Tuesday, 22 August 2017

Finding a balance

It's two nights since we were on the boat but I still feel as if I'm bobbing about in the water.  It's odd how long it takes for one's sense of balance to adjust.
We wandered round Split yesterday, discovering how wildly international its life has been. There are carvings in Catalan, French, Hebrew, and of course in Italian. For 400 years it was Venetian - not captured in war but sold outright by the King of Croatia to the most serene city for gold. Napoleon ran it for a while between 1806-13, straightening roads, modernising, improving the drains and (according to a pamphlet from the Tourist Office) introducing electricity, which must have been nothing short of a miracle at that date. We went to various museums - the Old  Town Hall to see a good collection of  20th century art by local makers, deciding not to go into the Fine Art Museum partly because the woman in the shop was so rude. We decided not to seek out the piano festival because it appeared that today would still be the finalists' heats. Then we walked through the inner suburbs to the Maritime Museum, meeting a charming lady en route who used to live in Belgium, so we resorted to the language of diplomacy and chatted in French for a while.
The Maritime Museum is not too big and very interesting, filled with reasonably or intermittently well-labelled items including a huge ancient pithoi later drilled with holes to be used as a keepsafe for fish, a fine collection of 20th c blocks (pulleys), many models, instruments, various small boats, and culminating in a detailed account of the history of torpedoes - we had on a previous trip to Croatia learned about Robert Whitehead in Rijecka, further up the coast, and how he invented, manufactured and developed these dramatic weapons ready for the great powers to seize them and proceed to blow each orher's fleets to bits, killing thousands of people in the process.
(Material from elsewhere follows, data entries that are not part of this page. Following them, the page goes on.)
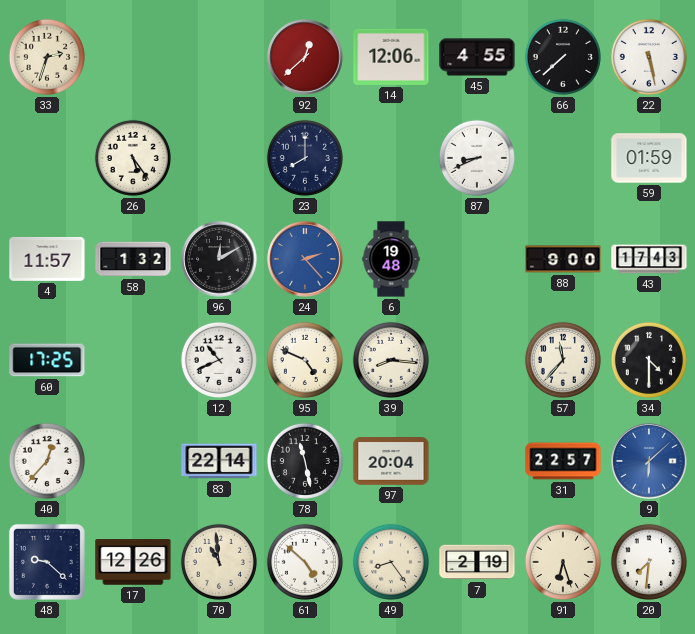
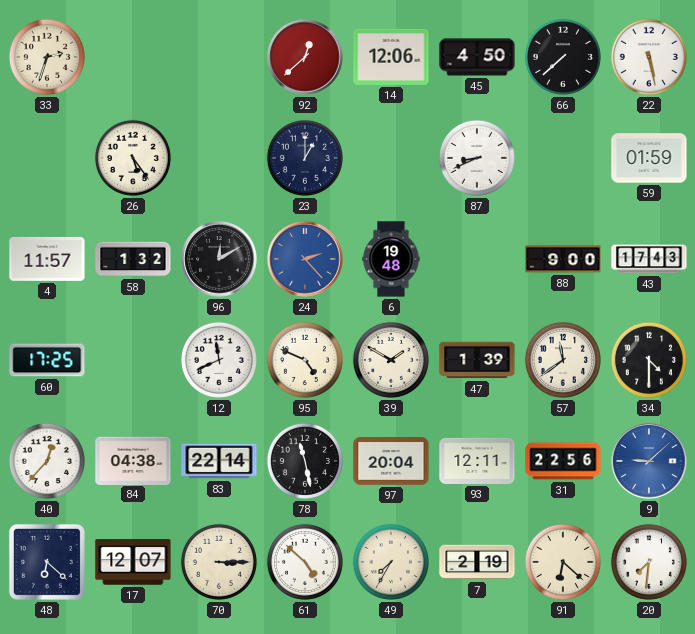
45: 4:55 -> 4:50
23: 8:00 -> 1:00
12: 10:41 -> 11:41
39: 8:16 -> 1:50
47: none -> 1:39
57: 11:37 -> 11:39
84: none -> 04:38
93: none -> 12:11
31: 22:57 -> 22:56
9: 6:08 -> 9:08
48: 9:22 -> 6:22
17: 12:26 -> 12:07
70: 10:59 -> 3:15
49: 8:24 -> 7:35
91: 6:27 -> 6:22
The photographs and explanations from the factory in Rijecka are very good and there are various darkly beautiful torpedo cases and component there to see.
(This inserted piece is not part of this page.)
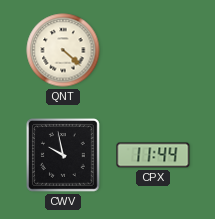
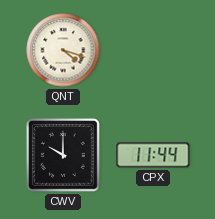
QNT: 4:22 -> 4:18
CWV: 9:58 -> 10:00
Somehow and quite inadvertently we jumped the queue for lunch at a popular cafe called Fife, which has an impressively long and interesting menu including various low dishes such as tripe, liver, veal tongue, etc - none of which were actually available. So we resorted to more usual choices which tasted ok but were a bit cold, and there was in any case a smell of drains along the seafront which slightly reduced our enjoyment.
We found a nice plaque saying Sigmund Freud stayed here in 1898, and it's tempting to speculate whether this is where he came up with the idea of the Split personality......
I made some sketches and paintings, we walked some more, and then we went to rest for a while - venturing out later for supper. It's so easy to overeat when the restaurants bring you extra dishes and tastes, and so-called appetisers are just huge.  A musical stage set up beside us attracted some delighted children when the acts arrived for the sound balance. We had the start of several numbers, a kind of sample of what would be played in full later. Not too loud, thank goodness.
For these last hours we wandered under and around Diocletian's Palace, and heard some wonderful piano playing coming from somewhere in the open-air ruins. The gate leading to the performance was locked but we stood leaning on the gritty walls listening to the glories of Bach and Liszt shimmering round the acoustic space, competing with children calling and passers-by talking too loudly. At the interval we went to enquire - who was the pianist? A tall young man who was locked out as we were, explained it was part of the Piano Loop festival - a recital by a star player called Kemal Gekić. He himself was not only a participant in the competition but a student at the Royal College in London. His girl friend was on the other side of the locked railings. He led us round to the other side of the whole building, round the beautiful Roman remains, through the courtyard filled with merry tourists and their banging street music, and into the performance area inside the Ethnographic Museum. We found seats, and sat to listen to an amazing second half of music. Gekić is a Croatian-born American classical professional, now Professor of Performance at the U of Florida. He looks a bit like Liszt with a great mane of long hair like a lion. His playing is powerful - had to be to drive out the pop music and crowd noises outside. I drew his portrait as he played.  He gave three encores to the small but enraptured audience, and later we showed him the drawing - which he signed.
We came home walking on air. It has been a magic day.
Now - Wednesday morning - is our last day. The church bells have been summoning worshippers. Other residents in this building have been clumping up and down stairs, although it's quite early. We fly home this afternoon, so we'll take our things to the left luggage office by the port bus station, walk up to the Archaeological Musem, find lunch, then head to he airport. We've crammed so much in during this visit.